*** RECORD EXCERPTS Section Begins ***

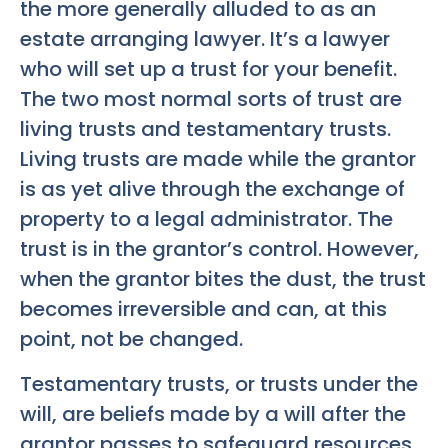
the more generally alluded to as an
estate arranging lawyer. It’s a lawyer
who will set up a trust for your benefit.
The two most normal sorts of trust are
living trusts and testamentary trusts.
Living trusts are made while the grantor
is as yet alive through the exchange of
property to a legal administrator. The
trust is in the grantor’s control. However,
when the grantor bites the dust, the trust
becomes irreversible and can, at this
point, not be changed.
Testamentary trusts, or trusts under the
will, are beliefs made by a will after the
grantor passes to safeguard resources.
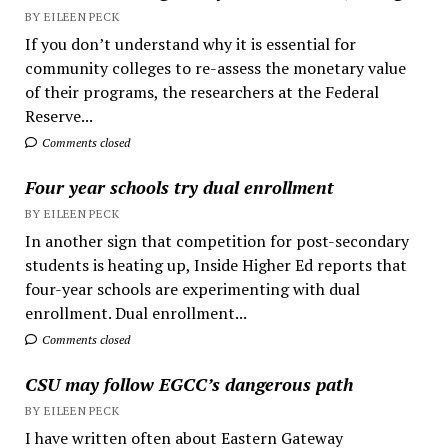
BY EILEEN PECK
If you don’t understand why it is essential for
community colleges to re-assess the monetary value
of their programs, the researchers at the Federal
Reserve...
Comments closed
Four year schools try dual enrollment
BY EILEEN PECK
In another sign that competition for post-secondary
students is heating up, Inside Higher Ed reports that
four-year schools are experimenting with dual
enrollment. Dual enrollment...
Comments closed
CSU may follow EGCC’s dangerous path
BY EILEEN PECK
I have written often about Eastern Gateway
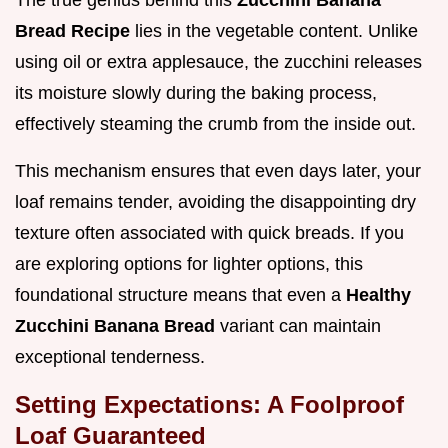
The true genius behind this
Zucchini Banana
Bread Recipe
lies in the vegetable content. Unlike
using oil or extra applesauce, the zucchini releases
its moisture slowly during the baking process,
effectively steaming the crumb from the inside out.
This mechanism ensures that even days later, your
loaf remains tender, avoiding the disappointing dry
texture often associated with quick breads. If you
are exploring options for lighter options, this
foundational structure means that even a
Healthy
Zucchini Banana Bread
variant can maintain
exceptional tenderness.
Setting Expectations: A Foolproof
Loaf Guaranteed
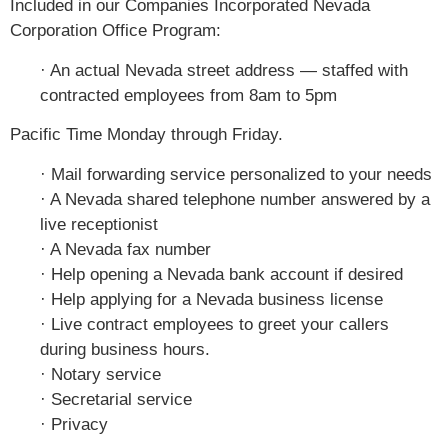
Included in our Companies Incorporated Nevada
Corporation Office Program:
· An actual Nevada street address — staffed with
contracted employees from 8am to 5pm
Pacific Time Monday through Friday.
· Mail forwarding service personalized to your needs
· A Nevada shared telephone number answered by a
live receptionist
· A Nevada fax number
· Help opening a Nevada bank account if desired
· Help applying for a Nevada business license
· Live contract employees to greet your callers
during business hours.
· Notary service
· Secretarial service
· Privacy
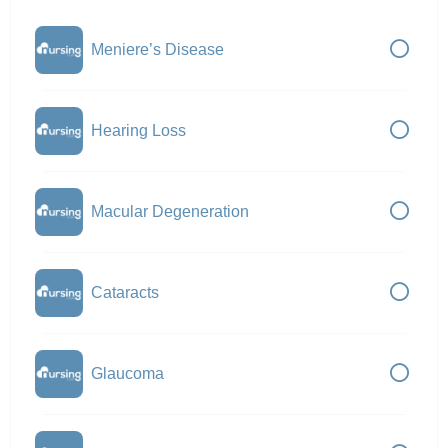
Meniere’s Disease
Hearing Loss
Macular Degeneration
Cataracts
Glaucoma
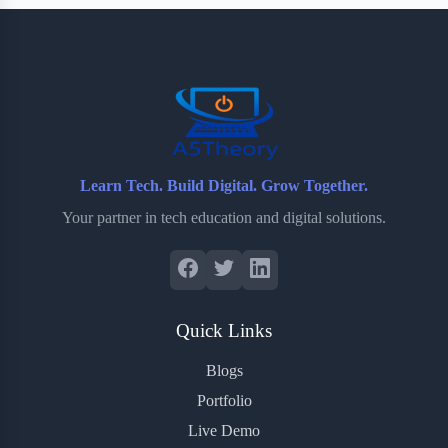
b
t
b
e
e
o
e
o
r
o
r
a
e
k
r
s
d
t
Learn Tech. Build Digital. Grow Together.
Your partner in tech education and digital solutions.
Quick Links
Blogs
Portfolio
Live Demo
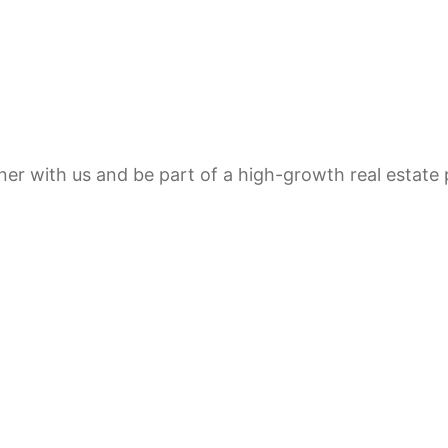
rtner with us and be part of a high-growth real estat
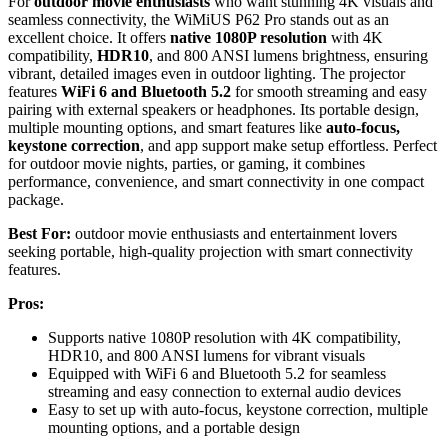
For
outdoor movie enthusiasts
who want stunning 4K visuals and
seamless connectivity, the WiMiUS P62 Pro stands out as an
excellent choice. It offers
native 1080P resolution
with 4K
compatibility,
HDR10
, and 800 ANSI lumens brightness, ensuring
vibrant, detailed images even in outdoor lighting. The projector
features
WiFi 6 and Bluetooth 5.2
for smooth streaming and easy
pairing with external speakers or headphones. Its portable design,
multiple mounting options, and smart features like
auto-focus,
keystone correction
, and app support make setup effortless. Perfect
for outdoor movie nights, parties, or gaming, it combines
performance, convenience, and smart connectivity in one compact
package.
Best For:
outdoor movie enthusiasts and entertainment lovers
seeking portable, high-quality projection with smart connectivity
features.
Pros:
Supports native 1080P resolution with 4K compatibility,
HDR10, and 800 ANSI lumens for vibrant visuals
Equipped with WiFi 6 and Bluetooth 5.2 for seamless
streaming and easy connection to external audio devices
Easy to set up with auto-focus, keystone correction, multiple
mounting options, and a portable design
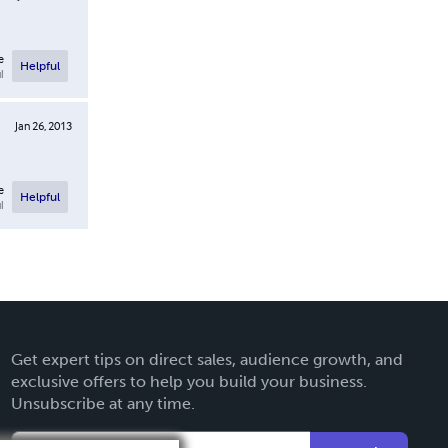
e
Helpful
l
Jan 26, 2013
e
Helpful
l
Get expert tips on direct sales, audience growth, and
exclusive offers to help you build your business.
Unsubscribe at any time.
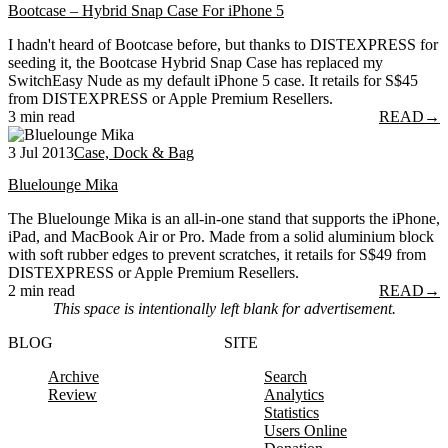
Bootcase – Hybrid Snap Case For iPhone 5
I hadn't heard of Bootcase before, but thanks to DISTEXPRESS for
seeding it, the Bootcase Hybrid Snap Case has replaced my
SwitchEasy Nude as my default iPhone 5 case. It retails for S$45
from DISTEXPRESS or Apple Premium Resellers.
3 min read
READ
→
3 Jul 2013
Case, Dock & Bag
Bluelounge Mika
The Bluelounge Mika is an all-in-one stand that supports the iPhone,
iPad, and MacBook Air or Pro. Made from a solid aluminium block
with soft rubber edges to prevent scratches, it retails for S$49 from
DISTEXPRESS or Apple Premium Resellers.
2 min read
READ
→
This space is intentionally left blank for advertisement.
BLOG
SITE
Archive
Search
Review
Analytics
Statistics
Users Online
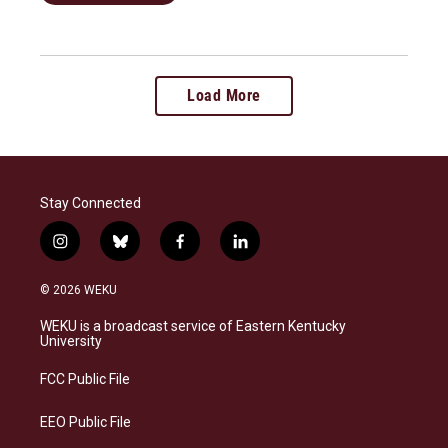
Load More
Stay Connected
i
b
f
l
n
l
a
i
s
u
c
n
© 2026 WEKU
t
e
e
k
a
s
b
e
WEKU is a broadcast service of Eastern Kentucky
g
k
o
d
University
r
y
o
i
a
k
n
FCC Public File
m
EEO Public File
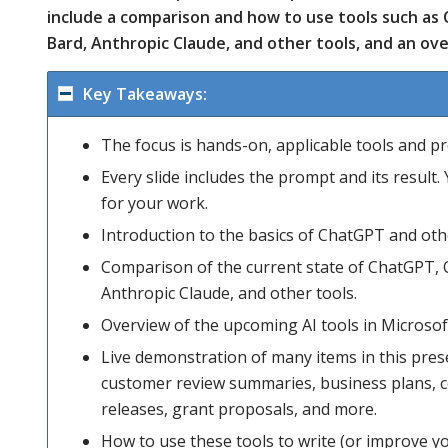
include a comparison and how to use tools such as
Bard, Anthropic Claude, and other tools, and an ove
Key Takeaways:
The focus is hands-on, applicable tools and p
Every slide includes the prompt and its result
for your work.
Introduction to the basics of ChatGPT and othe
Comparison of the current state of ChatGPT, 
Anthropic Claude, and other tools.
Overview of the upcoming AI tools in Microsoft
Live demonstration of many items in this prese
customer review summaries, business plans, co
releases, grant proposals, and more.
How to use these tools to write (or improve yo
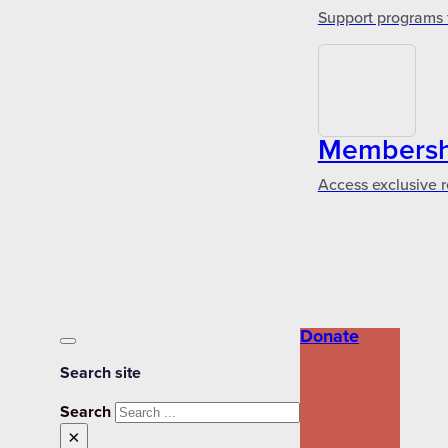
Support programs 
Membershi
Access exclusive r
Donate
Search site
Search
×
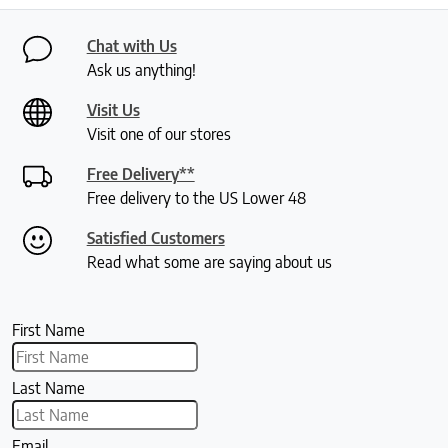
Chat with Us
Ask us anything!
Visit Us
Visit one of our stores
Free Delivery**
Free delivery to the US Lower 48
Satisfied Customers
Read what some are saying about us
First Name
Last Name
Email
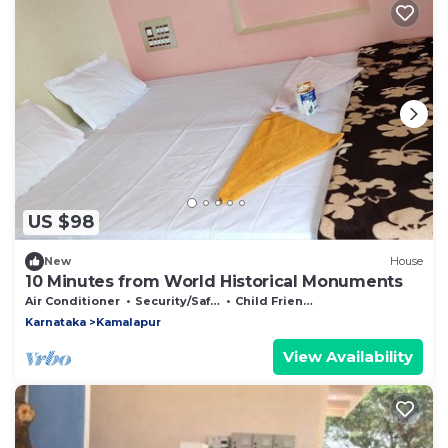
US $98
New
House
10 Minutes from World Historical Monuments
Air Conditioner
Security/Safety
Child Friendly
Karnataka
Kamalapur
View Availability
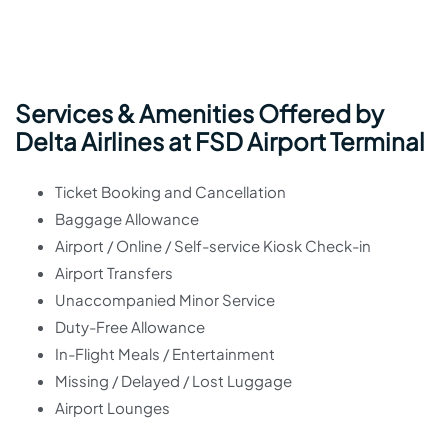
Services & Amenities Offered by
Delta Airlines at FSD Airport Terminal
Ticket Booking and Cancellation
Baggage Allowance
Airport / Online / Self-service Kiosk Check-in
Airport Transfers
Unaccompanied Minor Service
Duty-Free Allowance
In-Flight Meals / Entertainment
Missing / Delayed / Lost Luggage
Airport Lounges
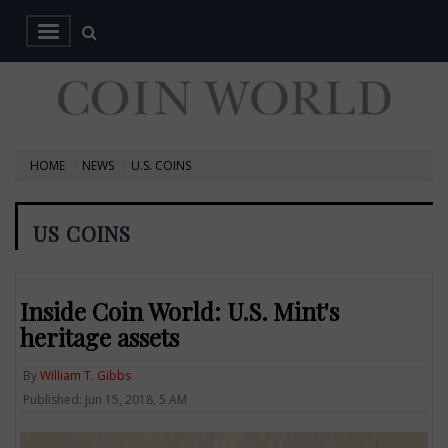
HOME
NEWS
U.S. COINS
US COINS
Inside Coin World: U.S. Mint's
heritage assets
By
William T. Gibbs
Published: Jun 15, 2018, 5 AM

*** RECORD EXCERPTS Section Ends ***

● WORK REQUEST
Check each line of the records above, and copy those that hold the word "Banana".

● TASK ANSWER
Zucchini Banana
Zucchini Banana Bread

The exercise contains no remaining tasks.